In the "Silueta" series, Ana Mendieta photographed impressions of her body in sites from Iowa to this ancient Mesoamerican tomb in Mexico.

As a political exile from her home country of Cuba, Mendieta’s work often takes an interest in site specificity and the lingering presence of a body that no longer remains. Always performed somewhere in nature, her work engages with the outdoors and is said to have a spiritual, circle-of-life type aspect that distinguishes it from urban-centered art that references pop culture and commerce.

 

This one is particularly eerie, as Mendieta’s nude body is covered in sprigs of white wildflowers, which makes it seem like a corpse in a grave. So what, right?
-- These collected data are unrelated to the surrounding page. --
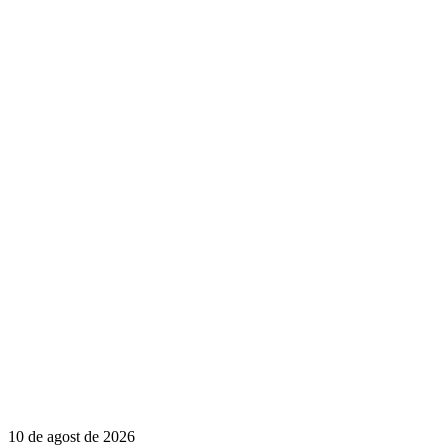
10 de agost de 2026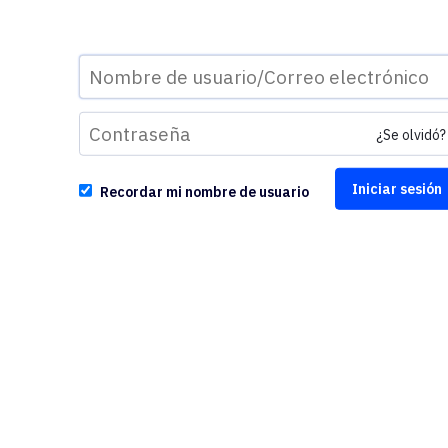
¿Se olvidó?
Recordar mi nombre de usuario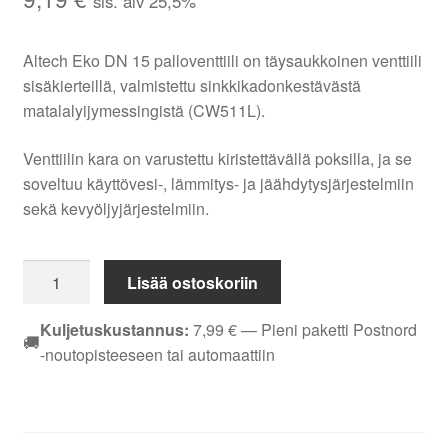
sis. alv 25,5%
Altech Eko DN 15 palloventtiili on täysaukkoinen venttiili
sisäkierteillä, valmistettu sinkkikadonkestävästä
matalalyijymessingistä (CW511L).
Venttiilin kara on varustettu kiristettävällä poksilla, ja se
soveltuu käyttövesi-, lämmitys- ja jäähdytysjärjestelmiin
sekä kevyöljyjärjestelmiin.
Palloventtiili
Lisää ostoskoriin
EM
Altech
Kuljetuskustannus:
7,99
€
— Pieni paketti Postnord
🚚
Eko
-noutopisteeseen tai automaattiin
DN
15
(1/2")
CW511L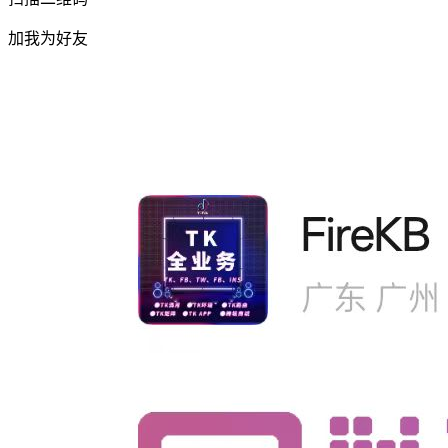
加我为好友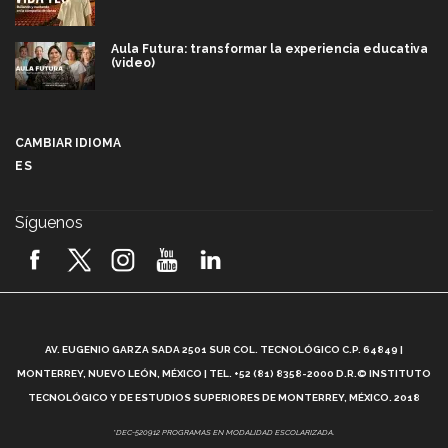
Aula Futura: transformar la experiencia educativa
(video)
Más que un festival cultural: así es la magia de
VIBRART 2026 (video)
CAMBIAR IDIOMA
ES
Javier Guzmán: investigación con impacto social
(video)
Síguenos
¡México, en el top del mundial de robótica FIRST
2026! (video)
Vida Tec: Pasión, disciplina y básquetbol, con Gael
Adame (video)
A
AV. EUGENIO GARZA SADA 2501 SUR COL. TECNOLÓGICO C.P. 64849 |
L
¿Cómo es el Modelo Educativo Tec? (video)
MONTERREY, NUEVO LEÓN, MÉXICO | TEL. +52 (81) 8358-2000 D.R.© INSTITUTO
TECNOLÓGICO Y DE ESTUDIOS SUPERIORES DE MONTERREY, MÉXICO. 2018
Vida Tec: Feminismo e Inteligencia Artificial, Paola
*DEC-520912 PROGRAMAS EN MODALIDAD ESCOLARIZADA.
Ricaurte (video)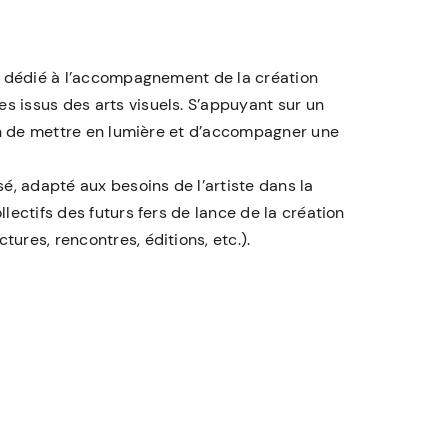
e dédié à l’accompagnement de la création
 issus des arts visuels. S’appuyant sur un
on de mettre en lumière et d’accompagner une
, adapté aux besoins de l’artiste dans la
lectifs des futurs fers de lance de la création
res, rencontres, éditions, etc.).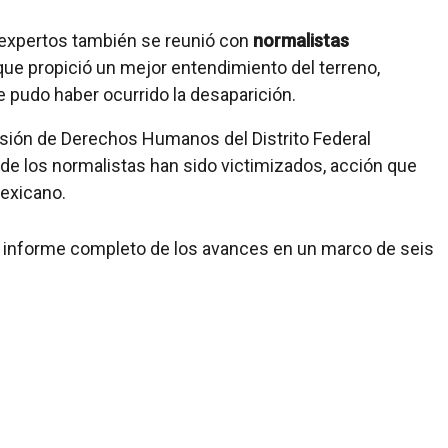
 expertos también se reunió con
normalistas
o que propició un mejor entendimiento del terreno,
 pudo haber ocurrido la desaparición.
isión de Derechos Humanos del Distrito Federal
de los normalistas han sido victimizados, acción que
mexicano.
 informe completo de los avances en un marco de seis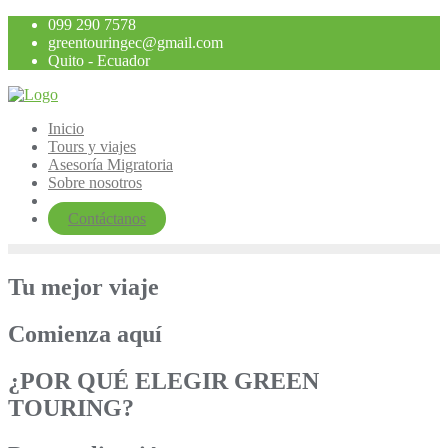
Saltar
099 290 7578
al
greentouringec@gmail.com
contenido
Quito - Ecuador
Inicio
Tours y viajes
Asesoría Migratoria
Sobre nosotros
Contáctanos
Tu mejor viaje
Comienza aquí
¿POR QUÉ ELEGIR GREEN
TOURING?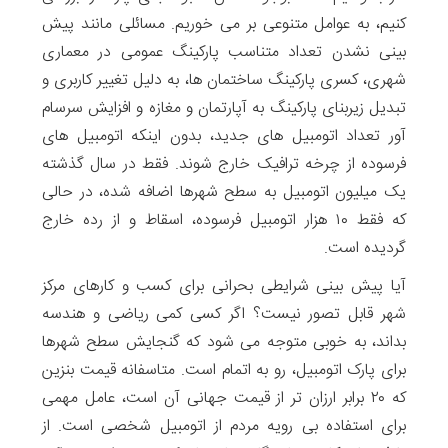
کنیم، به عوامل متنوعی بر می خوریم. مسائلی مانند پیش
بینی نشدن تعداد متناسب پارکینگ عمومی در معماری
شهری، کسری پارکینگ ساختمان ها، به دلیل تغییر کاربری و
تبدیل زیربنای پارکینگ به آپارتمان و مغازه و افزایش سرسام
آور تعداد اتومبیل های جدید، بدون اینکه اتومبیل های
فرسوده از چرخه ترافیک خارج شوند. فقط در سال گذشته
یک میلیون اتومبیل به سطح شهرها اضافه شده، در حالی
که فقط ۱۰ هزار اتومبیل فرسوده، اسقاط و از رده خارج
گردیده است.
آیا پیش بینی شرایطی بحرانی برای کسب و کارهای مرکز
شهر قابل تصور نیست؟ اگر کسی کمی ریاضی و هندسه
بداند، به خوبی متوجه می شود که گنجایش سطح شهرها
برای پارک اتومبیل، رو به اتمام است. متاسفانه قیمت بنزین
که ۲۰ برابر ارزان تر از قیمت جهانی آن است، عامل مهمی
برای استفاده بی رویه مردم از اتومبیل شخصی است. از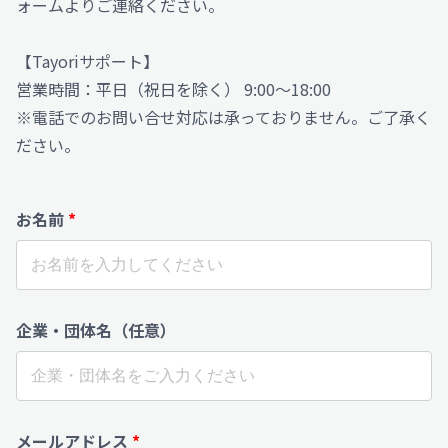
ォームよりご連絡ください。
【Tayoriサポート】
営業時間：平日（祝日を除く） 9:00〜18:00
※電話でのお問い合せ対応は承っておりません。ご了承く
ださい。
お名前
*
企業・団体名（任意）
メールアドレス
*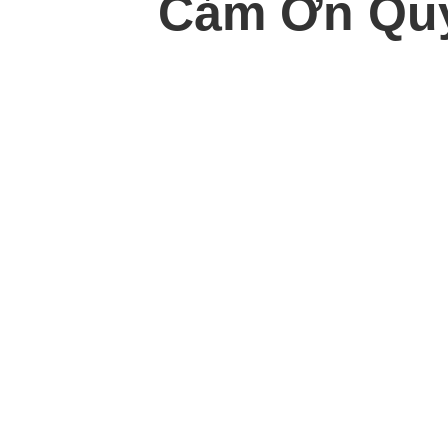
Cảm Ơn Quý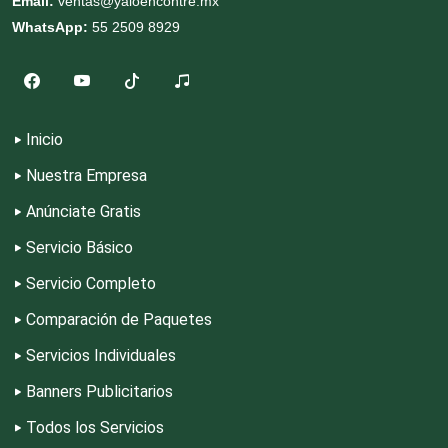
Email:
ventas@yaloencontre.mx
WhatsApp:
55 2509 8929
Escuelas de Masaje y Quiropráctica
Escuelas y Academias
Inicio
Nuestra Empresa
Estanterías
Anúnciate Gratis
Servicio Básico
Estéticas
Servicio Completo
Comparación de Paquetes
Estudios de Grabación
Servicios Individuales
Estudios Fotográficos
Banners Publicitarios
Todos los Servicios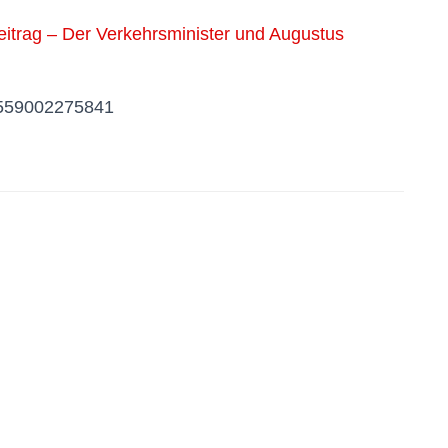
trag – Der Verkehrsminister und Augustus
70559002275841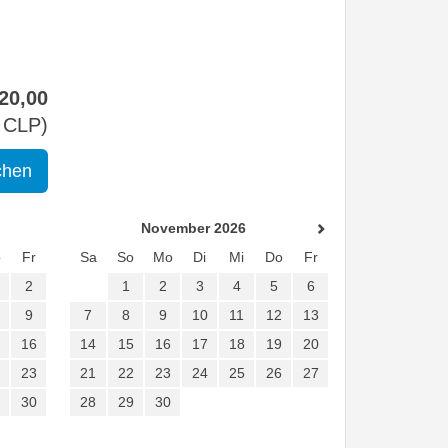
20
,00
CLP
)
November 2026
o
Fr
Sa
So
Mo
Di
Mi
Do
Fr
2
1
2
3
4
5
6
9
7
8
9
10
11
12
13
16
14
15
16
17
18
19
20
23
21
22
23
24
25
26
27
30
28
29
30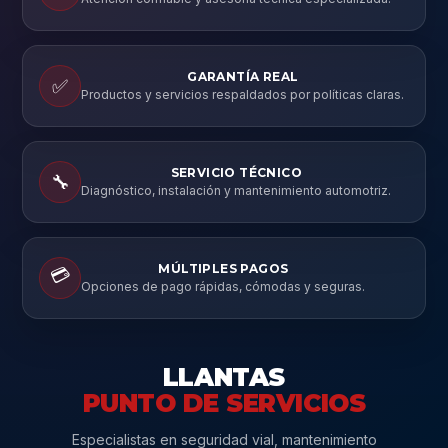
GARANTÍA REAL
✅
Productos y servicios respaldados por políticas claras.
SERVICIO TÉCNICO
🔧
Diagnóstico, instalación y mantenimiento automotriz.
MÚLTIPLES PAGOS
💳
Opciones de pago rápidas, cómodas y seguras.
LLANTAS
PUNTO DE SERVICIOS
Especialistas en seguridad vial, mantenimiento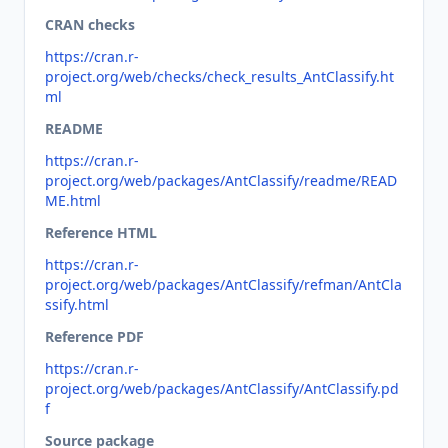
CRAN checks
https://cran.r-
project.org/web/checks/check_results_AntClassify.ht
ml
README
https://cran.r-
project.org/web/packages/AntClassify/readme/READ
ME.html
Reference HTML
https://cran.r-
project.org/web/packages/AntClassify/refman/AntCla
ssify.html
Reference PDF
https://cran.r-
project.org/web/packages/AntClassify/AntClassify.pd
f
Source package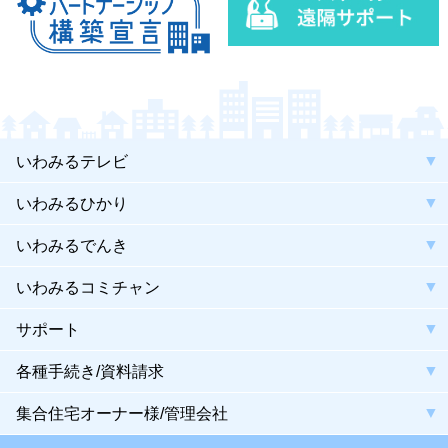
いわみるテレビ
いわみるひかり
いわみるでんき
いわみるコミチャン
サポート
各種手続き/資料請求
集合住宅オーナー様/管理会社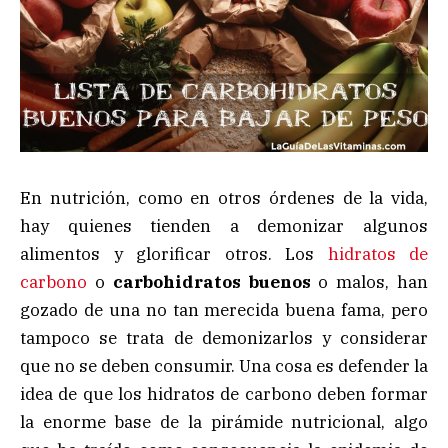
En nutrición, como en otros órdenes de la vida,
hay quienes tienden a demonizar algunos
alimentos y glorificar otros. Los
hidratos de
carbono
o
carbohidratos
buenos
o malos, han
gozado de una no tan merecida buena fama, pero
tampoco se trata de demonizarlos y considerar
que no se deben consumir. Una cosa es defender la
idea de que los hidratos de carbono deben formar
la enorme base de la pirámide nutricional, algo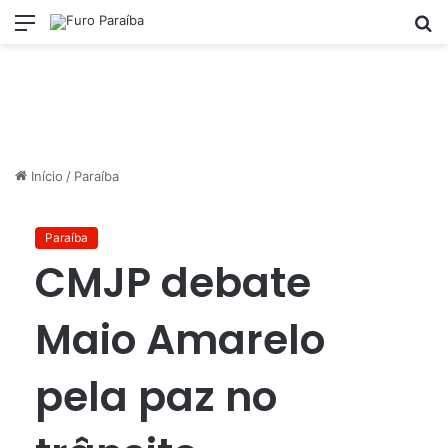
Menu
P
p
Início
/
Paraíba
Paraíba
CMJP debate
Maio Amarelo
pela paz no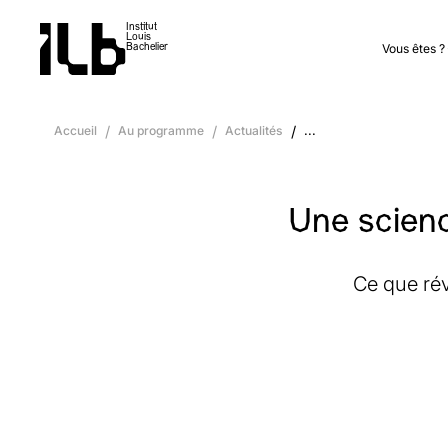
Institut
Louis
Vous êtes ?
Bachelier
Accueil
/
Au programme
/
Actualités
/
...
Une scienc
Ce que rév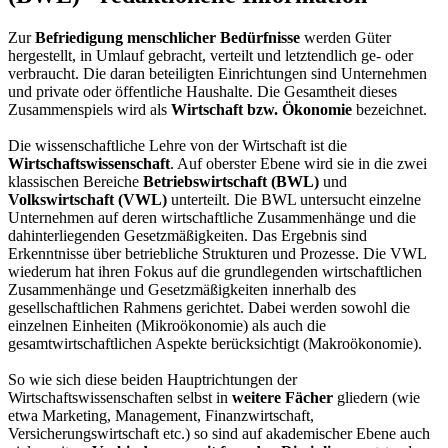
Zur
Befriedigung menschlicher Bedürfnisse
werden Güter
hergestellt, in Umlauf gebracht, verteilt und letztendlich ge- oder
verbraucht. Die daran beteiligten Einrichtungen sind Unternehmen
und private oder öffentliche Haushalte. Die Gesamtheit dieses
Zusammenspiels wird als
Wirtschaft bzw. Ökonomie
bezeichnet.
Die wissenschaftliche Lehre von der Wirtschaft ist die
Wirtschaftswissenschaft
. Auf oberster Ebene wird sie in die zwei
klassischen Bereiche
Betriebswirtschaft (BWL)
und
Volkswirtschaft (VWL)
unterteilt. Die BWL untersucht einzelne
Unternehmen auf deren wirtschaftliche Zusammenhänge und die
dahinterliegenden Gesetzmäßigkeiten. Das Ergebnis sind
Erkenntnisse über betriebliche Strukturen und Prozesse. Die VWL
wiederum hat ihren Fokus auf die grundlegenden wirtschaftlichen
Zusammenhänge und Gesetzmäßigkeiten innerhalb des
gesellschaftlichen Rahmens gerichtet. Dabei werden sowohl die
einzelnen Einheiten (Mikroökonomie) als auch die
gesamtwirtschaftlichen Aspekte berücksichtigt (Makroökonomie).
So wie sich diese beiden Hauptrichtungen der
Wirtschaftswissenschaften selbst in
weitere Fächer
gliedern (wie
etwa Marketing, Management, Finanzwirtschaft,
Versicherungswirtschaft etc.) so sind auf akademischer Ebene auch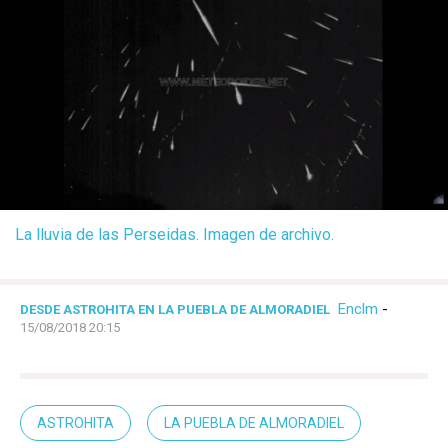
La lluvia de las Perseidas. Imagen de archivo.
Enclm
-
DESDE ASTROHITA EN LA PUEBLA DE ALMORADIEL
15/08/2018 20:15
ASTROHITA
LA PUEBLA DE ALMORADIEL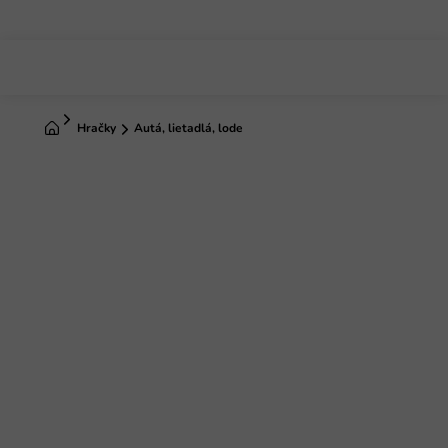
Prejsť
na
obsah
Domov
Hračky
Autá, lietadlá, lode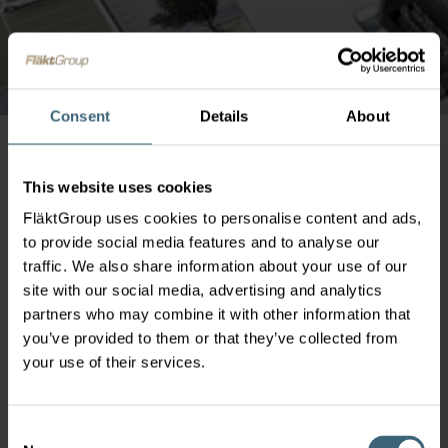
Consent
Details
About
This website uses cookies
FläktGroup uses cookies to personalise content and ads,
to provide social media features and to analyse our
Produkty Gigafactory
traffic. We also share information about your use of our
site with our social media, advertising and analytics
partners who may combine it with other information that
you’ve provided to them or that they’ve collected from
your use of their services.
Consent
Modulární centrální klimatizační jednotky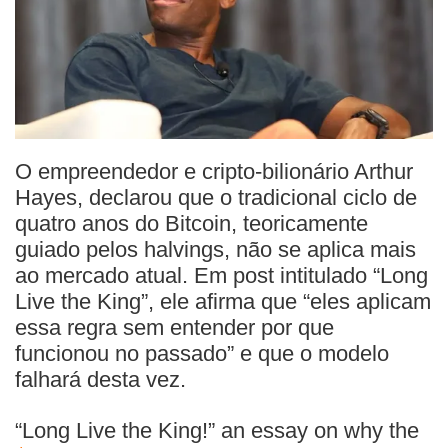
O empreendedor e cripto-bilionário Arthur
Hayes, declarou que o tradicional ciclo de
quatro anos do Bitcoin, teoricamente
guiado pelos halvings, não se aplica mais
ao mercado atual. Em post intitulado “Long
Live the King”, ele afirma que “eles aplicam
essa regra sem entender por que
funcionou no passado” e que o modelo
falhará desta vez.
“Long Live the King!” an essay on why the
Lots of artists take up the issue of death in their work. But not many of those artists are then allegedly murdered by their famous sculptor husband.

 

Carl Andre and Ana Mendieta had the tumultuous, passionate relationship one would expect from two celebrity artists. One evening in 1985 Manhattan, after neighbors heard a domestic dispute between the two, Mendieta “fell” out their 34th floor window. Though Andre was arrested at the scene, he was eventually acquitted of the second-degree murder charge.

 

The case severed the art world into two factions, those who believed his innocence and those who thought Mendieta was a victim of the type of violence against women her work so often references. For what it’s worth, I'm of the camp who thinks she was pushed. In any case, the tragedy makes this photograph of her partially invisible, unmoving body especially sinister.